The voluntary carbon market and sustainable development

The voluntary carbon market (VCM) can support the goals of the Paris Agreement and advance global sustainable development. To achieve this, the sale of carbon credits must finance real emissions reductions and removals, achieve co-benefits wherever possible, and not undermine companies’ own decarbonisation efforts.

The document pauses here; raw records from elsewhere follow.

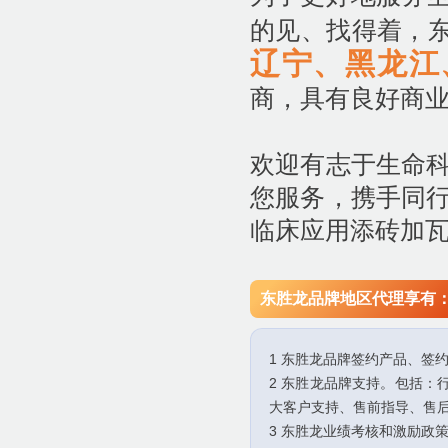
的见、找得着，
辽宁、黑龙江
商，具有良好商
欢迎有志于生命
您服务，携手同
临床应用添砖加
东胜龙品牌地区代理享有
1 东胜龙品牌签约产品、签
2 东胜龙品牌支持。包括
大客户支持、售前指导、售
3 东胜龙业绩考核和激励政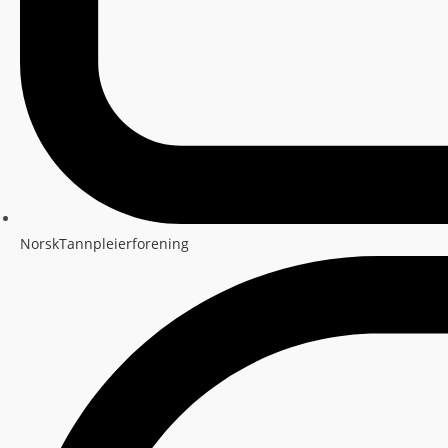
NorskTannpleierforening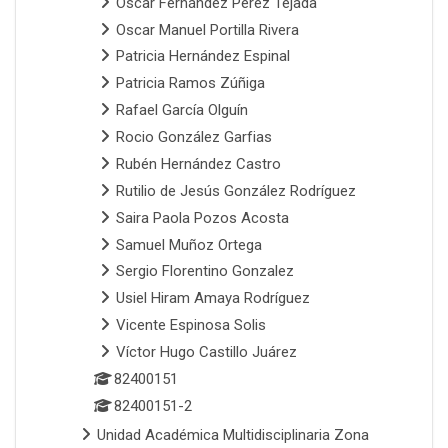
Oscar Fernández Pérez Tejada
Oscar Manuel Portilla Rivera
Patricia Hernández Espinal
Patricia Ramos Zúñiga
Rafael García Olguín
Rocio González Garfias
Rubén Hernández Castro
Rutilio de Jesús González Rodríguez
Saira Paola Pozos Acosta
Samuel Muñoz Ortega
Sergio Florentino Gonzalez
Usiel Hiram Amaya Rodríguez
Vicente Espinosa Solis
Víctor Hugo Castillo Juárez
82400151
82400151-2
Unidad Académica Multidisciplinaria Zona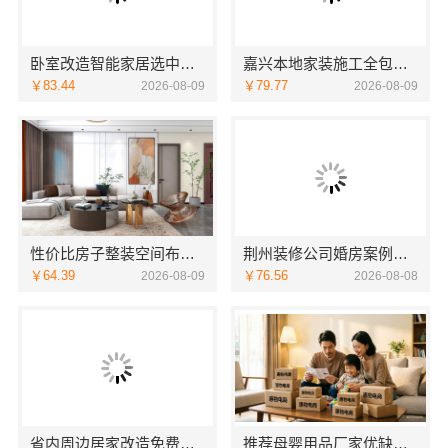
卧室改造智能家居选中蓝建投（北京）建设有限公司武功分公司
嘉兴本地家装施工全包透明报价，嘉兴美派建材科技有限公司闭口合同
￥83.44
￥79.77
2026-08-09
2026-08-09
性价比房子整装空间布局上门服务浙江乐享
荆州装修公司婚房案例湖北百年米莱空间美学装饰材料有限公司
￥64.39
￥76.56
2026-08-09
2026-08-08
省内周边居家改造免费量房收费标准-浙江乐享新材料
推荐母婴用品厂家优缺点湖北省惠物电子商务有限公司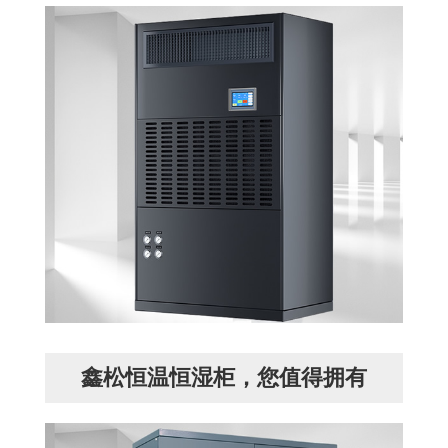
鑫松恒温恒湿柜，您值得拥有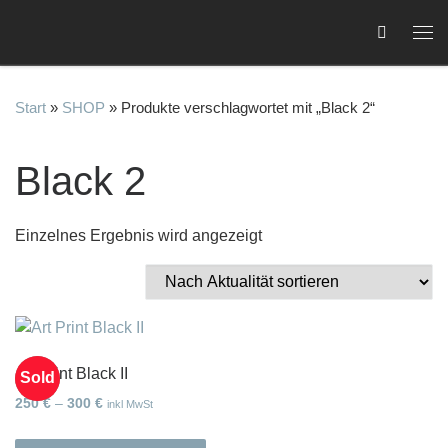
Zum Inhalt springen
Me
Start
»
SHOP
»
Produkte verschlagwortet mit „Black 2“
Black 2
C
Einzelnes Ergebnis wird angezeigt
Art Print Black II
Sold
Preisspanne: 250 € bis 300 €
250
€
–
300
€
inkl MwSt
Dieses Produkt weist mehrere Var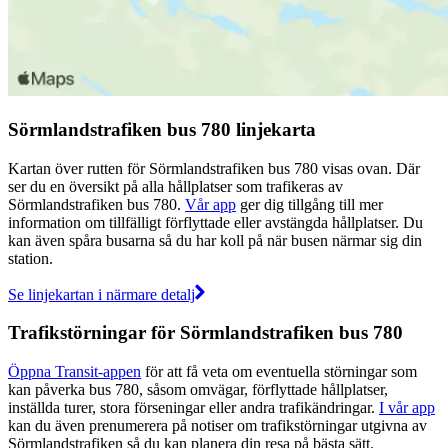
Sörmlandstrafiken bus 780 linjekarta
Kartan över rutten för Sörmlandstrafiken bus 780 visas ovan. Där
ser du en översikt på alla hållplatser som trafikeras av
Sörmlandstrafiken bus 780.
Vår app
ger dig tillgång till mer
information om tillfälligt förflyttade eller avstängda hållplatser. Du
kan även spåra busarna så du har koll på när busen närmar sig din
station.
Se linjekartan i närmare detalj
Trafikstörningar för Sörmlandstrafiken bus 780
Öppna Transit-appen
för att få veta om eventuella störningar som
kan påverka bus 780, såsom omvägar, förflyttade hållplatser,
inställda turer, stora förseningar eller andra trafikändringar.
I vår app
kan du även prenumerera på notiser om trafikstörningar utgivna av
Sörmlandstrafiken så du kan planera din resa på bästa sätt.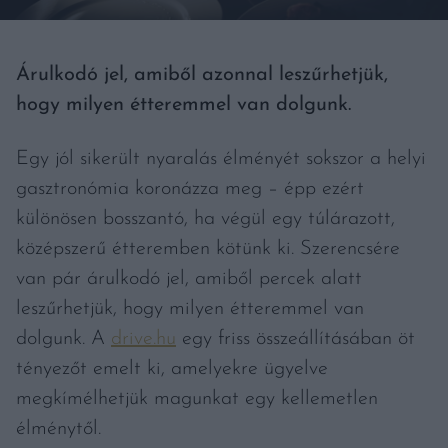
Árulkodó jel, amiből azonnal leszűrhetjük,
hogy milyen étteremmel van dolgunk.
Egy jól sikerült nyaralás élményét sokszor a helyi
gasztronómia koronázza meg – épp ezért
különösen bosszantó, ha végül egy túlárazott,
középszerű étteremben kötünk ki. Szerencsére
van pár árulkodó jel, amiből percek alatt
leszűrhetjük, hogy milyen étteremmel van
dolgunk. A
drive.hu
egy friss összeállításában öt
tényezőt emelt ki, amelyekre ügyelve
megkímélhetjük magunkat egy kellemetlen
élménytől.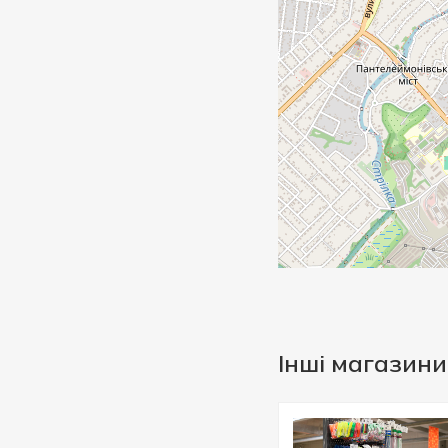
Інші магазини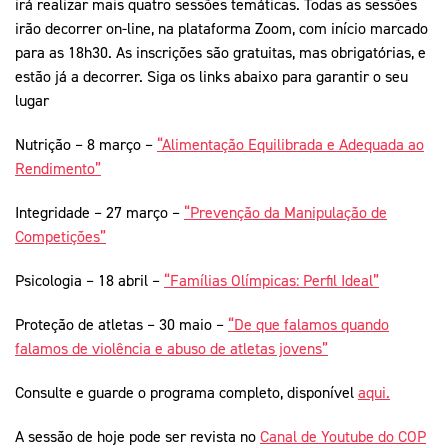
irá realizar mais quatro sessões temáticas. Todas as sessões
irão decorrer on-line, na plataforma Zoom, com início marcado
para as 18h30. As inscrições são gratuitas, mas obrigatórias, e
estão já a decorrer. Siga os links abaixo para garantir o seu
lugar
Nutrição – 8 março –
“Alimentação Equilibrada e Adequada ao
Rendimento”
Integridade – 27 março –
“Prevenção da Manipulação de
Competições”
Psicologia – 18 abril –
“Famílias Olímpicas: Perfil Ideal”
Proteção de atletas – 30 maio –
“De que falamos quando
falamos de violência e abuso de atletas jovens”
Consulte e guarde o programa completo, disponível
aqui.
A sessão de hoje pode ser revista no
Canal de Youtube do COP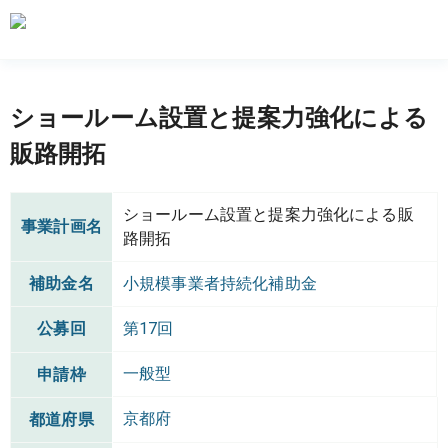
ショールーム設置と提案力強化による
販路開拓
ショールーム設置と提案力強化による販
事業計画名
路開拓
補助金名
小規模事業者持続化補助金
公募回
第17回
一般型
申請枠
京都府
都道府県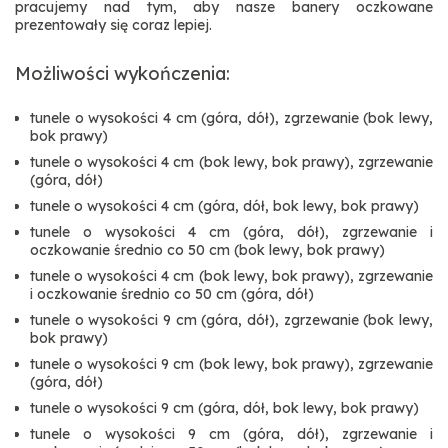
pracujemy nad tym, aby nasze banery oczkowane
prezentowały się coraz lepiej.
Możliwości wykończenia:
tunele o wysokości 4 cm (góra, dół), zgrzewanie (bok lewy,
bok prawy)
tunele o wysokości 4 cm (bok lewy, bok prawy), zgrzewanie
(góra, dół)
tunele o wysokości 4 cm (góra, dół, bok lewy, bok prawy)
tunele o wysokości 4 cm (góra, dół), zgrzewanie i
oczkowanie średnio co 50 cm (bok lewy, bok prawy)
tunele o wysokości 4 cm (bok lewy, bok prawy), zgrzewanie
i oczkowanie średnio co 50 cm (góra, dół)
tunele o wysokości 9 cm (góra, dół), zgrzewanie (bok lewy,
bok prawy)
tunele o wysokości 9 cm (bok lewy, bok prawy), zgrzewanie
(góra, dół)
tunele o wysokości 9 cm (góra, dół, bok lewy, bok prawy)
tunele o wysokości 9 cm (góra, dół), zgrzewanie i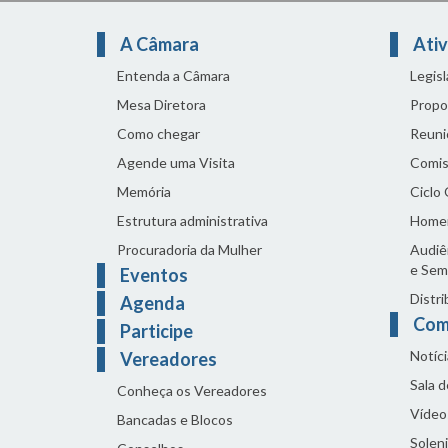
A Câmara
Ativ
Entenda a Câmara
Legis
Mesa Diretora
Propo
Como chegar
Reuni
Agende uma Visita
Comis
Memória
Ciclo
Estrutura administrativa
Home
Procuradoria da Mulher
Audiên
e Sem
Eventos
Distri
Agenda
Com
Participe
Notíci
Vereadores
Sala 
Conheça os Vereadores
Vídeo
Bancadas e Blocos
Solen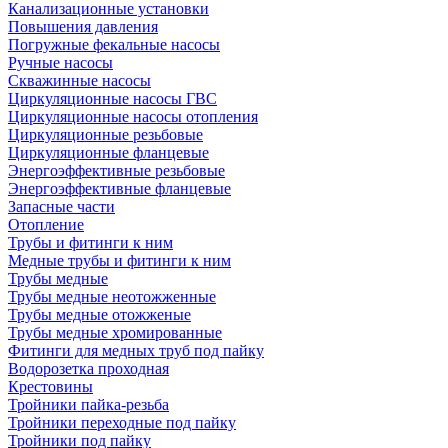
Канализационные установки
Повышения давления
Погружные фекальные насосы
Ручные насосы
Скважинные насосы
Циркуляционные насосы ГВС
Циркуляционные насосы отопления
Циркуляционные резьбовые
Циркуляционные фланцевые
Энергоэффективные резьбовые
Энергоэффективные фланцевые
Запасные части
Отопление
Трубы и фитинги к ним
Медные трубы и фитинги к ним
Трубы медные
Трубы медные неотожженные
Трубы медные отожженые
Трубы медные хромированные
Фитинги для медных труб под пайку
Водорозетка проходная
Крестовины
Тройники пайка-резьба
Тройники переходные под пайку
Тройники под пайку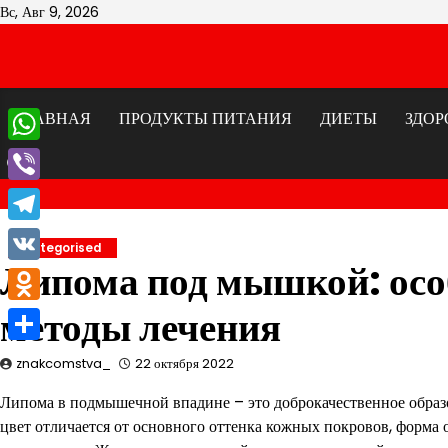
Перейти
Вс, Авг 9, 2026
к
содержимому
ГЛАВНАЯ
ПРОДУКТЫ ПИТАНИЯ
ДИЕТЫ
ЗДОР
WhatsApp
Viber
Telegram
Uncategorised
Липома под мышкой: осо
VK
методы лечения
Odnoklassniki
Отправить
znakcomstva_
22 октября 2022
Липома в подмышечной впадине – это доброкачественное образо
цвет отличается от основного оттенка кожных покровов, форма о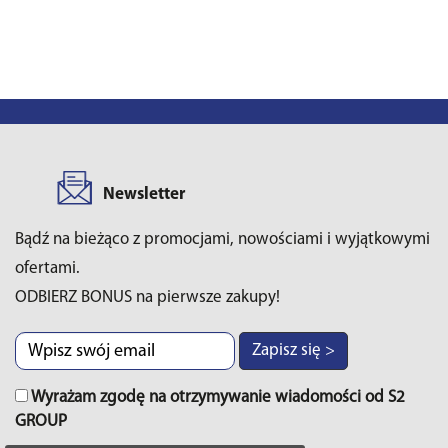
Newsletter
Bądź na bieżąco z promocjami, nowościami i wyjątkowymi
ofertami.
ODBIERZ BONUS na pierwsze zakupy!
Zapisz się >
Wyrażam zgodę na otrzymywanie wiadomości od S2
GROUP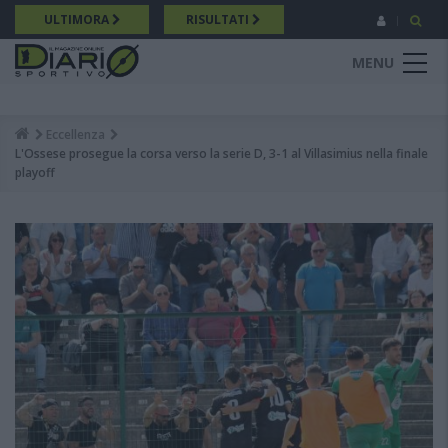
Salta
ULTIMORA
RISULTATI
al
contenuto
MENU
principale
Eccellenza
Breadcrumb
L'Ossese prosegue la corsa verso la serie D, 3-1 al Villasimius nella finale
playoff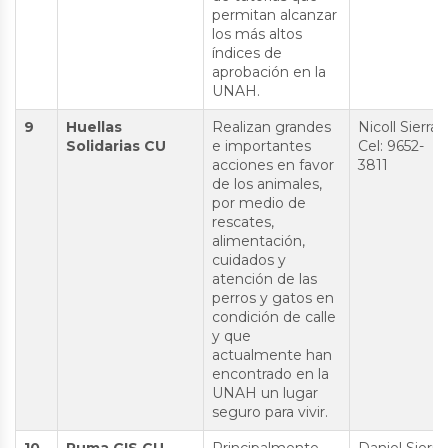
permitan alcanzar
los más altos
índices de
aprobación en la
UNAH.
9
Huellas
Realizan grandes
Nicoll Sierra
Solidarias CU
e importantes
Cel: 9652-
acciones en favor
3811
de los animales,
por medio de
rescates,
alimentación,
cuidados y
atención de las
perros y gatos en
condición de calle
y que
actualmente han
encontrado en la
UNAH un lugar
seguro para vivir.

If the VCM can address questions over its credibility, it could make two critical contributions to a sustainable transition: (i) pave the way to a net zero and sustainable economy; and (ii) help close finance gaps in sectors such as nature and land use that are critical to the transition.

Key messages

  • The voluntary carbon market (VCM) refers to the global trade in carbon credits that takes place outside the scope of legally mandated (compliance) instruments.
  • The VCM is now at a critical juncture. Once fully formed, its new architecture and norms must create a legitimate and effective role for the VCM within the international climate policy framework.
  • The VCM allows companies and other non-state actors to take action on emissions beyond decarbonising their own value chains to support the global transition to net zero and sustainable development. It can facilitate investments in nature and land-use change.
  • The potential of the VCM in the sustainable transition is undermined by a lack of transparency in non-state actors’ climate mitigation strategies, including whether their use of credits represents additional action, and uncertainty over the quality of credits themselves.
  • Policy uncertainty towards carbon markets, capacity constraints in host countries (where financed activities take place), and low carbon prices are further barriers to beneficial activities receiving finance through the VCM.
  • More clarification is needed on how the VCM can complement carbon market mechanisms created by Article 6 of the Paris Agreement.
  • If forthcoming guidance from leading initiatives is clear, consistent, and workable, it has the potential to support a positive paradigm shift for the VCM that includes a greater focus on contributions to climate mitigation and positive sustainable development impacts, rather than compensation for emissions.
  • The guidance should also enable a radical improvement in transparency, which can contribute to efforts to evaluate impact, address integrity gaps and improve standards over time.
  • Government strategies, laws and regulations should be used to support the VCM to channel finance to priorities not covered by other sources and move towards wider governance of net zero.
  • Indigenous Peoples, local communities, women and other frontline groups should be supported to participate fully in development and implementation of programmes and projects issuing carbon credits.